Marine organisms and microbes finally digest or decompose most of that seaweed, emitting an estimated nine-tenths of its carbon. To sequester extra carbon, seaweed must be grown or transported additional offshore, the place it might be baled or in any other case sunk to the deep sea.

However vitamins are scarce within the open ocean, and most analysis prior to now hasn’t examined how the shortage of iron may restrict seaweed development. Berger and her colleagues modelled the cultivation of 20 billion tonnes of seaweed per 12 months throughout waters as much as 200 nautical miles from coastlines.

They discovered the seaweed would shortly begin depleting nitrogen, phosphorus and iron within the water, and after 25 years, its development would have declined 95 per cent. Furthermore, this is able to diminish world phytoplankton development by as a lot as 8 per cent.

In some eventualities, seaweed cultivation may nonetheless take away billions of tonnes of CO2. However relying on what species of seaweed are grown and the way a lot vitamins they eat, it may additionally enhance the quantity of carbon within the environment by half a tonne for each tonne of seaweed carbon grown.

Patches off Senegal and southern Australia, about 0.05 per cent of the ocean, are the one locations seaweed may flourish with out considerably lowering phytoplankton, the mannequin suggests.

“If in case you have only some very particular areas, you possibly can’t develop sufficient seaweed to have a gigatonne of elimination,” says Berger.

In one other examine, Andrew Yool on the UK Nationwide Oceanography Centre and his colleagues modelled what would occur if seaweed-cultivation areas had been fertilised with iron, discovering that as much as 40 billion tonnes of CO2 might be eliminated annually. However that may additionally halve the plankton within the ocean, with dire penalties for the fish that eat them.

“You’re robbing the floor ocean of vitamins… and transferring these to depth,” says Yool. “Primarily, you’re curbing or slowly strangling the pure ecosystem.”

Moreover, such seaweed cultivation and sinking would require organising cages or different frameworks throughout 14 per cent of the ocean floor, largely within the nutrient-rich however stormy seas of the Southern Ocean and northern Pacific and Atlantic.

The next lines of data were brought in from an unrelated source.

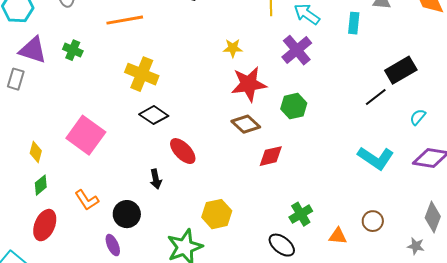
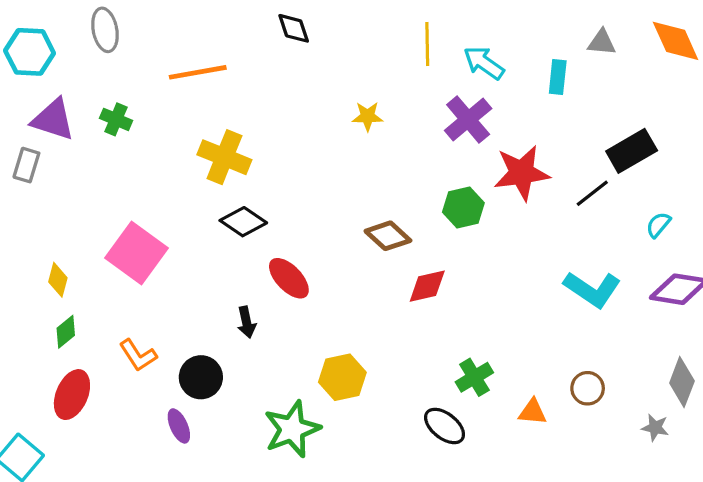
red star: (249, 84) -> (522, 173), moved

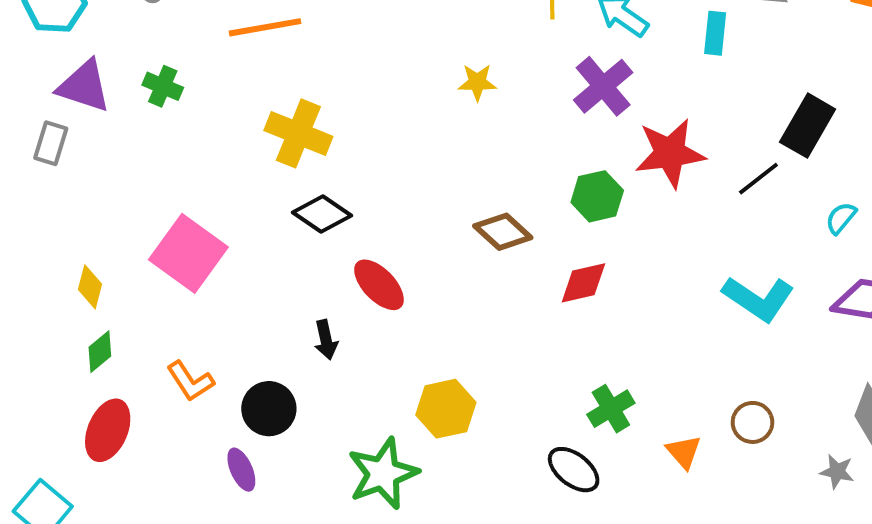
black rectangle: (632, 151) -> (808, 126), turned -30
red diamond: (427, 286) -> (583, 283), moved
orange triangle: (533, 412) -> (684, 452), turned 44

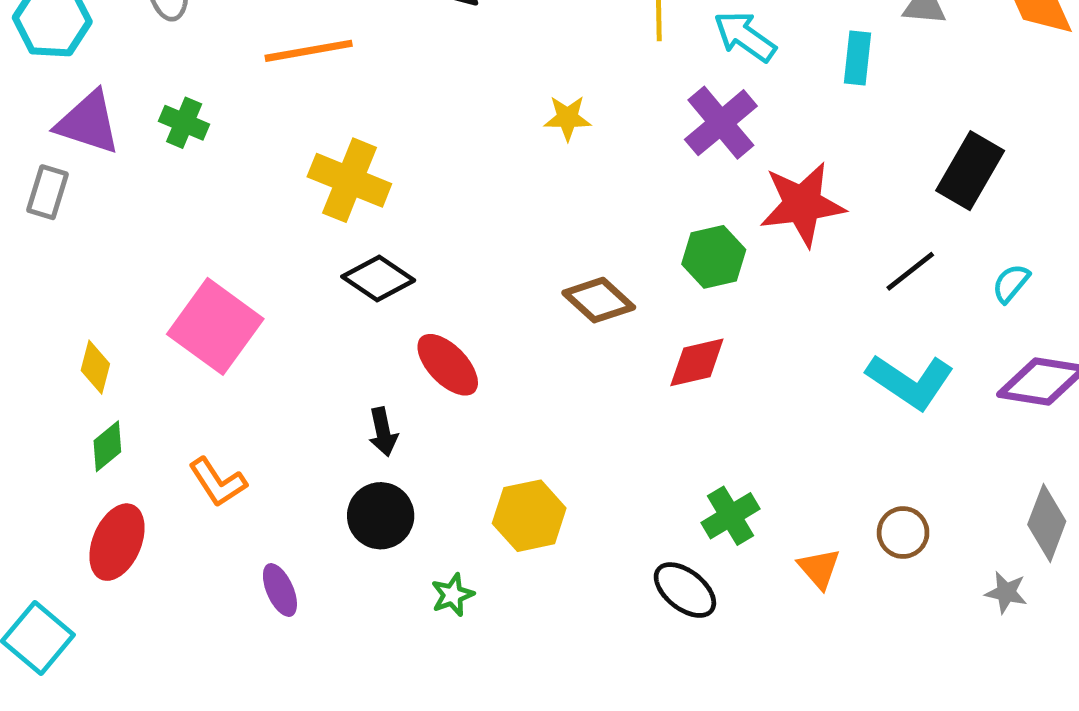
black line: (758, 179) -> (910, 271), moved
black circle: (269, 409) -> (381, 516), moved
green star: (383, 474) -> (452, 595), size x0.5

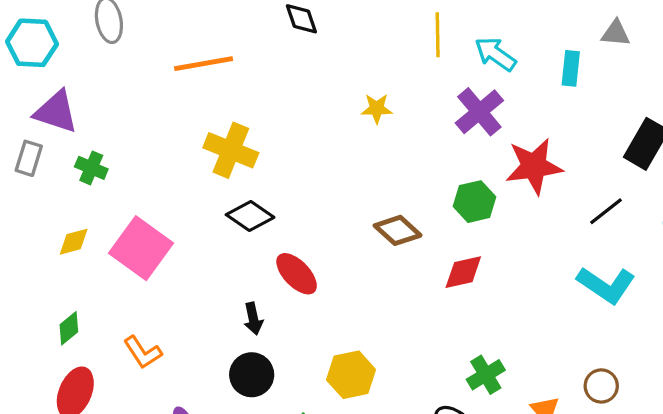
green cross: (184, 123) -> (91, 168), moved
yellow diamond: (95, 367) -> (74, 242), moved, turned 60

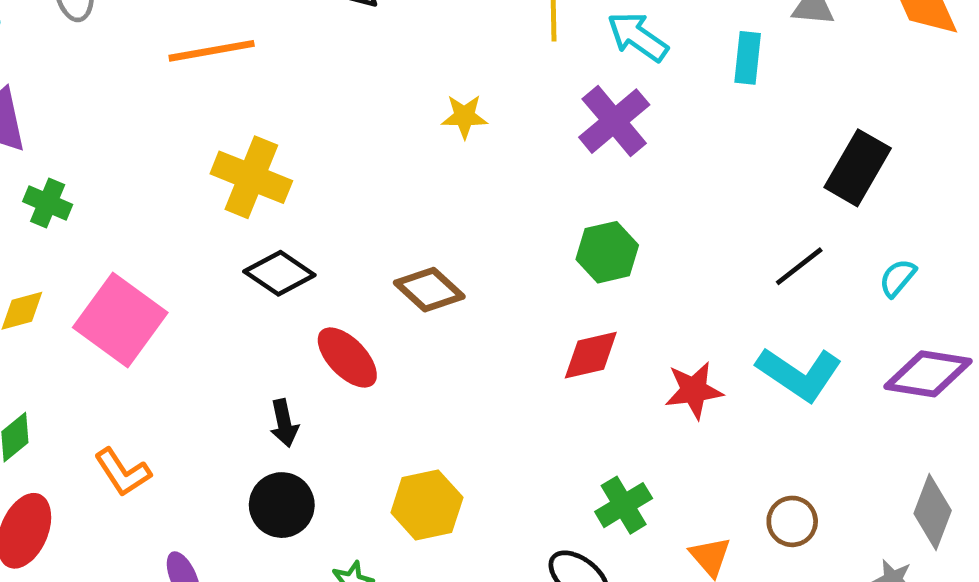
red star: (534, 166) -> (694, 390), moved, size x0.7
brown diamond: (398, 230) -> (429, 290), moved

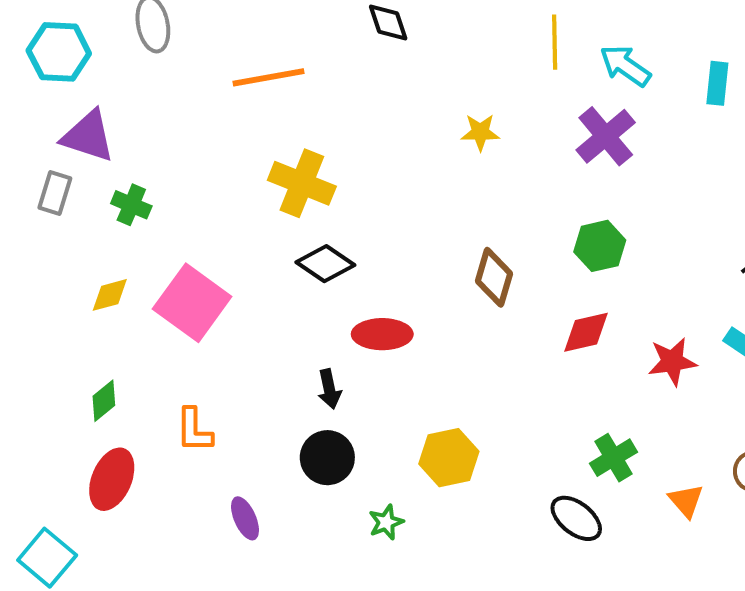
brown diamond: (429, 290) -> (494, 277), moved, turned 64
red ellipse: (347, 358) -> (382, 334), turned -46
orange L-shape: (123, 472) -> (194, 430), turned 33

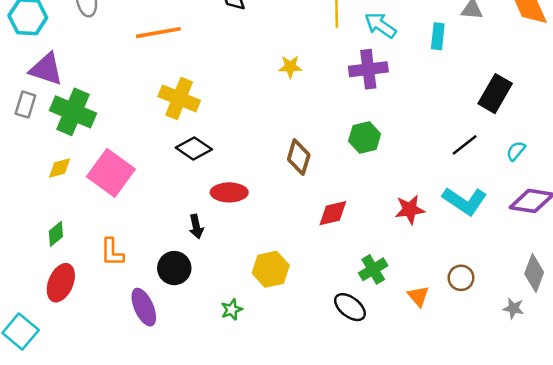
purple cross: (606, 136) -> (368, 69), turned 33
green cross: (131, 205) -> (73, 112), size x1.8
red diamond: (586, 332) -> (333, 213), moved
black circle: (327, 458) -> (174, 268), moved
purple ellipse: (245, 518) -> (144, 307), size x1.4

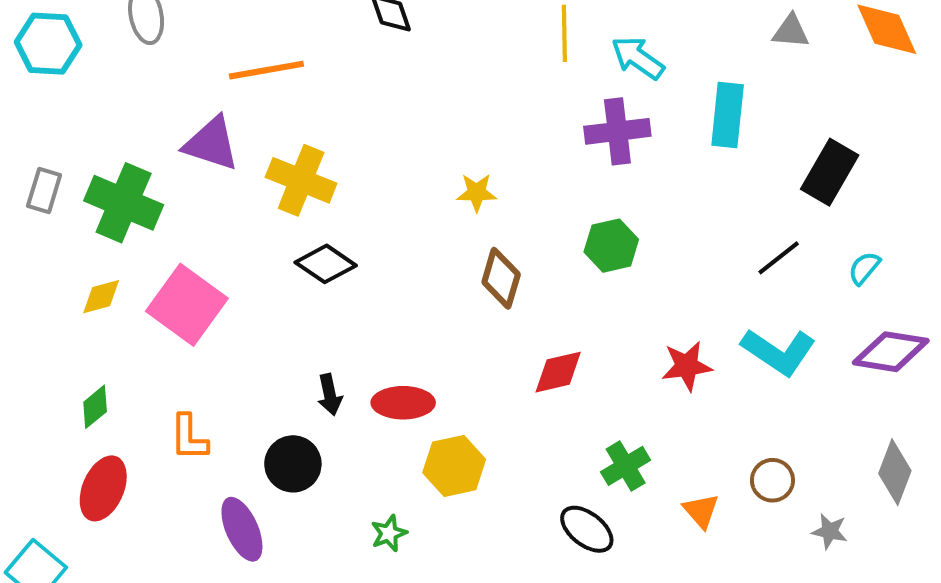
cyan rectangle: (438, 36) -> (728, 115), moved, size x1.4
yellow star: (290, 67) -> (477, 193), moved
purple triangle: (46, 69) -> (211, 144), moved
red ellipse: (229, 192) -> (403, 403), moved
gray star: (513, 308) -> (830, 531), moved

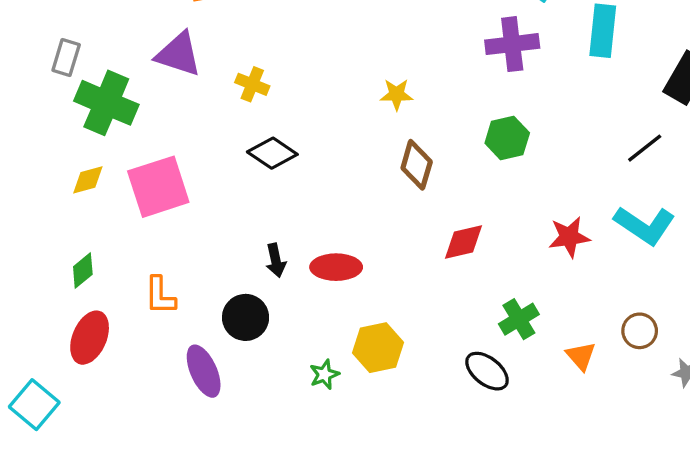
yellow cross: (301, 180) -> (252, 84), size x0.6
gray rectangle: (44, 190) -> (66, 58), moved
pink square: (187, 305) -> (158, 187), turned 36
yellow hexagon: (454, 466) -> (378, 348), moved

And if all this ocean wasn’t fertilised with iron, the seaweed carbon elimination wouldn’t totally compensate for the plankton loss, growing CO2 within the environment by as much as 700 million tonnes per 12 months.

“You’ll be able to’t simply develop macroalgae and assume that you just’re going to be endeavor CDR if you happen to’re not accounting for offsetting phytoplankton development,” says Chelsey Baker on the UK Nationwide Oceanography Centre, one other member of the group.